The Norwegian government hasn't set a date on when travellers from the US will be allowed to visit again. Photo by VOO QQQ on Unsplash

Norway has relaxed its notoriously tight Covid-19 border rules to allow more people from the EU/EEA and the UK to enter the country, but many readers are asking us when will restrictions be eased for travellers from the US? 


Question: When will Americans be able to travel to Norway again? 

That's a question on the lips of many readers from across the Atlantic; it's also a fair one, too, given Norway's Eurocentric approach to lifting travel restrictions and easing its strict border controls.

Currently, family and partners from the EU, EEA and UK can come to Norway, but family and partners from outside Europe cannot. Furthermore, Norway will soon let fully vaccinated travellers come to Norway if they have valid EU vaccine passes but haven't said if they plan to allow vaccinated Americans to enter. 

Currently, apart from a few exceptions, which you can read here, only residents and citizens of Norway can enter from the US. 

It's also worth noting that the US currently ranks Norway as a level 3 for its Travel Health Notice.
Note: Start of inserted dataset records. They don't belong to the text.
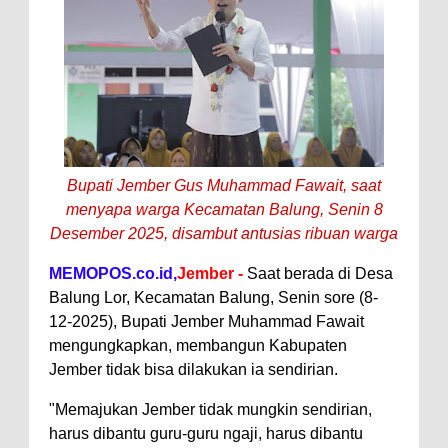
Bupati Jember Gus Muhammad Fawait, saat
menyapa warga Kecamatan Balung, Senin 8
Desember 2025, disambut antusias ribuan warga
MEMOPOS.co.id,
Jember -
Saat berada di Desa
Balung Lor, Kecamatan Balung, Senin sore (8-
12-2025), Bupati Jember Muhammad Fawait
mengungkapkan, membangun Kabupaten
Jember tidak bisa dilakukan ia sendirian.
"Memajukan Jember tidak mungkin sendirian,
harus dibantu guru-guru ngaji, harus dibantu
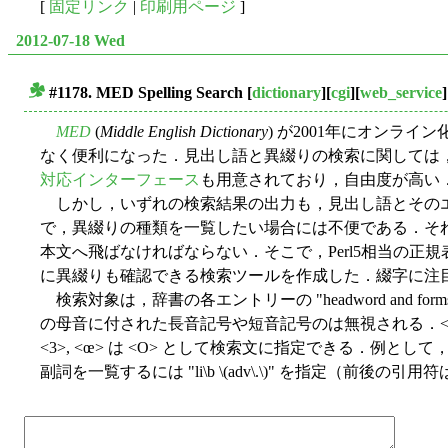
[
固定リンク
|
印刷用ページ
]
2012-07-18 Wed
#1178. MED Spelling Search
[
dictionary
][
cgi
][
web_service
]
■
MED
(
Middle English Dictionary
) が2001年にオンラ
なく便利になった．見出し語と異綴りの検索に関しては
対応インターフェース
も用意されており，自由度が高い
しかし，いずれの検索結果の出力も，見出し語とその
で，異綴りの種類を一覧したい場合には不便である．そ
本文へ飛ばなければならない．そこで，Perl5相当の正
に異綴りも確認できる検索ツールを作成した．綴字に注目
検索対象は，辞書の各エントリーの "headword and f
の母音に付された長音記号や短音記号のは無視される．<æ, Æ> は <A>,
<3>, <œ> は <O> として検索文に指定できる．例として，一
副詞を一覧するには "li\b \(adv\.\)" を指定（前後の引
This basically means Americans "should reconsider travel to Norway".

So when will Norway open its border to Americans again? 

Unfortunately, Norway hasn't set a date for this or provided any estimates. However, we could make some educated guesses based on the information we currently have available

When it unveiled its four-step plan to reopen and lift coronavirus measures, the Norwegian government said that most things would be "almost normal" as part of step four, and it could be fair to assume that this could apply to travel.
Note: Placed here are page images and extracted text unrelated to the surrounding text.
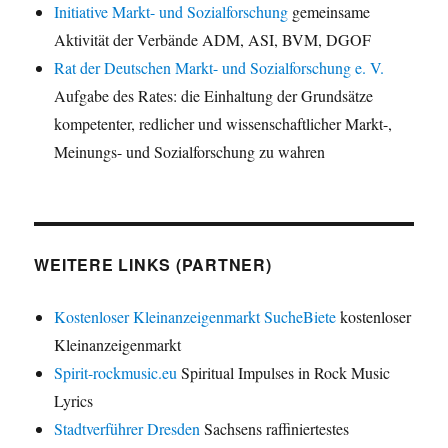
Initiative Markt- und Sozialforschung
gemeinsame
Aktivität der Verbände ADM, ASI, BVM, DGOF
Rat der Deutschen Markt- und Sozialforschung e. V.
Aufgabe des Rates: die Einhaltung der Grundsätze
kompetenter, redlicher und wissenschaftlicher Markt-,
Meinungs- und Sozialforschung zu wahren
WEITERE LINKS (PARTNER)
Kostenloser Kleinanzeigenmarkt SucheBiete
kostenloser
Kleinanzeigenmarkt
Spirit-rockmusic.eu
Spiritual Impulses in Rock Music
Lyrics
Stadtverführer Dresden
Sachsens raffiniertestes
Step four could get given the green light as early as mid-July as each step of the reopening plan has been taken roughly three weeks apart. 

But before you rush to book your tickets, it's worth pointing out that the easing of travel restrictions has been pushed back before. For example, allowing entry for family and partners was supposed to happen during step two but was pushed back to step three. 

In addition to this, in the government's eyes, the situation may have changed since the plan was formulated in April, and they may choose to keep tight border rules or introduce specific rules for certain countries based on how events unfold. 

Norway to harmonize with the EU

Another opportunity for Norway to reopen travel will be when it fully harmonizes its Covid traffic light classification and travel advice with the EU's. 

The Nordic country has begun raising its thresholds and bringing its requirements in line with the pan-European solution and will finish doing so on July 5th.


This could open up the door for Americans to come to Norway as the US is on the EU's third country list, or "white list".

READ MORE: EU opens door to return of American tourists 'after adding US to safe list'

However, while the list lifts blanket travel bans for EU members, Norway is not an EU member, meaning it will not have to open its borders to the US.

In addition to this, Norway can also impose its own requirements such as requiring or only letting certain travellers such as close family and partners enter at first, as it has done with EU/EEA and UK travellers.

There will also likely be paperwork involved, such as an application for partners, which is currently the case for partners from the EU, EEA, and UK.  

Another issue that could prove a stumbling block for US travellers itching to come to Norway is the lack of a universal vaccine passport in the US. 

Norway has placed a big emphasis on verifiable vaccine passports and has made no plans to accept vaccine passports that do not comply with the EU's framework for vaccine passes. 

Without a nationwide US vaccine pass it would be difficult for arrivals from the US to prove they are vaccinated due to Norway's rigid requirements for what qualifies as proof.